Documentation about the ranking of journals ("Research Outlets" in the RQF 'newspeak')  has been provided by the Department of Education, Science and Technology's website for the Research Quality Framework . For editors and publishers, the implications of ranking are illustrated starkly by the findings from the Education journal banding study, conducted by the Centre for the Study of Research Training and Impact (SORTI), University of Newcastle, Australia . The SORTI survey's "EScore" ranking places e-JIST at 9th in a group of 15 journals in 'Area 20', 'Pedagogy & Curriculum/Theory & Practice'. If placed in a more appropriate area, 'Area 11', 'Educational Technology/ Computing/ ICT', then e-JIST would be ranked 28th in a group of 58 journals. Although it remains to be seen how well the SORTI rankings will correlate with the RQF processes, it's clear that e-JIST will be in a difficult position, as authors strive increasingly to have their work published only in a 'top tier'  journal. As to the possibilities for transitioning into a strong growth phase, the problem faced by e-JIST, in common with very many other activities that are competing for the academic's time, is that the available time seems to be decreasing rather than increasing. These days academia is 'time stressed' and it is becoming harder to find honorary workers for a journal. This factor, 'lack of time' is one of the reasons for the large scale transfer of journal operations from professional and learned societies to multinational publishers such as Taylor & Francis, Elsevier, Blackwell and SAGE during the last 10 to 15 years, that has contributed towards their dominance of the journal market.

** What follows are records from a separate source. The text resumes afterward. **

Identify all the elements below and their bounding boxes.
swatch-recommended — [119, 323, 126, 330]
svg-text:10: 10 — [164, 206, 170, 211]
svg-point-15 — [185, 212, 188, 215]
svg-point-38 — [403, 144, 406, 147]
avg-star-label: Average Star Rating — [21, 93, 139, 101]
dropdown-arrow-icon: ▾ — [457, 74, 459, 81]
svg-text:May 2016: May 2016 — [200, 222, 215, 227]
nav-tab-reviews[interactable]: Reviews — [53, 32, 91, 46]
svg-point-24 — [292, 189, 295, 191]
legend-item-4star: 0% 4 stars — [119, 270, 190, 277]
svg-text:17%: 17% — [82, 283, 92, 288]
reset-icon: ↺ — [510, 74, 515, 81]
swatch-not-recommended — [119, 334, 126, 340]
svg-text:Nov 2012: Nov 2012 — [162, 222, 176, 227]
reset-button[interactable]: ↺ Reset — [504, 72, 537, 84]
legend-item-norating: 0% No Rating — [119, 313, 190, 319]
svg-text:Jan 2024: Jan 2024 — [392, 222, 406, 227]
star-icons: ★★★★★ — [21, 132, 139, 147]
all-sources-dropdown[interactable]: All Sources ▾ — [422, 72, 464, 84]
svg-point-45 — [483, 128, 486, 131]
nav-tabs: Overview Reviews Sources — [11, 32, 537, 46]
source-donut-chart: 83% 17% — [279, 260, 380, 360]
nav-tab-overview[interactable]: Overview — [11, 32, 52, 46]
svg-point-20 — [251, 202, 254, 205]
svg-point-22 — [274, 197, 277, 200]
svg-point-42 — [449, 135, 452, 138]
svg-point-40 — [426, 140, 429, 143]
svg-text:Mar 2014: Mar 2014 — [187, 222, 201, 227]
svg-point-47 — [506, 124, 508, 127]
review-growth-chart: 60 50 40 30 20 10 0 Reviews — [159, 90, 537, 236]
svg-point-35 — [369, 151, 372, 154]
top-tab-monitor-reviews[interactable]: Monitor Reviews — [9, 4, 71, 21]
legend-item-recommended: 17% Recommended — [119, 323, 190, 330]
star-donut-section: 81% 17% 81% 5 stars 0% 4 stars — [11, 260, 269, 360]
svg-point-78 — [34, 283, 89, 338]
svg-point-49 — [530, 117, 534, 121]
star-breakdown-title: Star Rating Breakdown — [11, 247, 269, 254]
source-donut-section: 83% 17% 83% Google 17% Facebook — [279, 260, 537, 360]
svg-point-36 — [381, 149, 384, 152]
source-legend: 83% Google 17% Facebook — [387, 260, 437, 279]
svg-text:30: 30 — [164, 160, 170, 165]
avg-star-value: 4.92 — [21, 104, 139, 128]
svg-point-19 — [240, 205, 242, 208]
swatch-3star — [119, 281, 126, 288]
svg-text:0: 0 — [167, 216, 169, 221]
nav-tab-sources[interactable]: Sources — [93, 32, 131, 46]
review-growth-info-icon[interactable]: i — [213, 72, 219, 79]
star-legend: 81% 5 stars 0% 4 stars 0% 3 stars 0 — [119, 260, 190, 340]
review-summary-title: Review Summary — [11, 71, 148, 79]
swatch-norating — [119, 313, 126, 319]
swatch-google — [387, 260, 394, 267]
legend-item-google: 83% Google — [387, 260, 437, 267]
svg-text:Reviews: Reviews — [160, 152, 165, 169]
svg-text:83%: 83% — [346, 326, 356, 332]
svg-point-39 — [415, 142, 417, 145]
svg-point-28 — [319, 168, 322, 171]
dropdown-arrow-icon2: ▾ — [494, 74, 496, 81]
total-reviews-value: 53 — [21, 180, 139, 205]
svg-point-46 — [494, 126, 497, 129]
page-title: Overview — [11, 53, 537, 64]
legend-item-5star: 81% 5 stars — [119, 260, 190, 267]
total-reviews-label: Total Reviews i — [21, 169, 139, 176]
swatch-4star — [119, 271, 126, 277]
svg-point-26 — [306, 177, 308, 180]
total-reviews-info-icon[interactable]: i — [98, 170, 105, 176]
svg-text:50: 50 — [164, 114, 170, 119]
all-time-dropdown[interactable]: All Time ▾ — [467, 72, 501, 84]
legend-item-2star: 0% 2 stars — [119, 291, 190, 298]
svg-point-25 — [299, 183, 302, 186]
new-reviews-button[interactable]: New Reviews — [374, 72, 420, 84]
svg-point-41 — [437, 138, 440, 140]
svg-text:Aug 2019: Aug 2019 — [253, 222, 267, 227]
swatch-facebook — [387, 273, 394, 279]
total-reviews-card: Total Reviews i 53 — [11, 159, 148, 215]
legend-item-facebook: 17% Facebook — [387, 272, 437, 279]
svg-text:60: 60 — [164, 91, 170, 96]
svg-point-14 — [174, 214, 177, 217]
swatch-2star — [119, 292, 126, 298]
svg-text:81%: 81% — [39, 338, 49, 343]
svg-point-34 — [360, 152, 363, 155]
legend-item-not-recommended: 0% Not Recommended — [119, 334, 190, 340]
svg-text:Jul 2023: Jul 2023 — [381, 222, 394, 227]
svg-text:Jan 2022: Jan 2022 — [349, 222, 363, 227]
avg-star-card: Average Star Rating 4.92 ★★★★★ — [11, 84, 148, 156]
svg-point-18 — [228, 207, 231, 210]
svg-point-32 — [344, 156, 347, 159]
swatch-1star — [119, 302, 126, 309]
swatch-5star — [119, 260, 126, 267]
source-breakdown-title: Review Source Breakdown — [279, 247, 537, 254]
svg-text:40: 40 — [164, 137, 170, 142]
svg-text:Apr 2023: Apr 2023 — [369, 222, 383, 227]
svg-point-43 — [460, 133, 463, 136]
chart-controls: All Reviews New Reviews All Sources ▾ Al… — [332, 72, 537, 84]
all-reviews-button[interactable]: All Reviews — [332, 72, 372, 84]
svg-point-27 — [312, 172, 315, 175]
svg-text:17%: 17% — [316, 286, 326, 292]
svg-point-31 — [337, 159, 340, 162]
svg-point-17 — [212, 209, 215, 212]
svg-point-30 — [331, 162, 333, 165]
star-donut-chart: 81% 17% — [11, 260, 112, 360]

In these circumstances, the trend towards a smaller number of larger journals is likely to accelerate rather than ameliorate. What then is the best direction for e-JIST, with its record of eleven years of publishing work? Considering the interests of the authors of e-JIST articles, and a desire to contribute in a modest way to Australasian based journal publishing, we have decided to respond positively to a merger proposal from the Australasian Journal of Educational Technology .
Placing a high priority on the interests of the authors of e-JIST articles, we appreciate that they would prefer to have their work positioned within an actively growing body of similar articles, in contrast to remaining on a completely static website. We want to avoid the perception that if a journal ceases publication, then the work contributed by its authors, and by its editors and publisher, also "dies". A second important aspect about the proposed merger is that e-JIST can make a very modest contribution towards developing the strongest possible Australian based, open access journal publishing effort in educational technology and related topics. An enlarged archive and wider "reach" for AJET will help develop its growth, search engine presence, abstracting journal presence, citation frequency, RQF presence, special issues scope, organisational relationships and related matters. With respect to practical aspects of the merger, we are still working on the details but we anticipate that the merger of IJET (International Journal of Educational Technology) with AJET in 2007  will be a good indicator for the style and process we will seek to achieve. We see that AJET's adoption of Internet delivery, dating back to October 1996, is very much in tune with one of the fundamental features behind e-JIST's establishment in October 1995: harnessing the new technologies to improve our contributions towards one of academia's most enduring activities, the publishing of scholarly journals.
I will, of course, keep you updated on how the merger process occurs over the coming months and invite you to consider AJET for your future submissions. Thank you to all those colleagues who have contributed to e-JIST over many years. You have left an important legacy to scholarship in this area. I wish you all well in your future endeavours.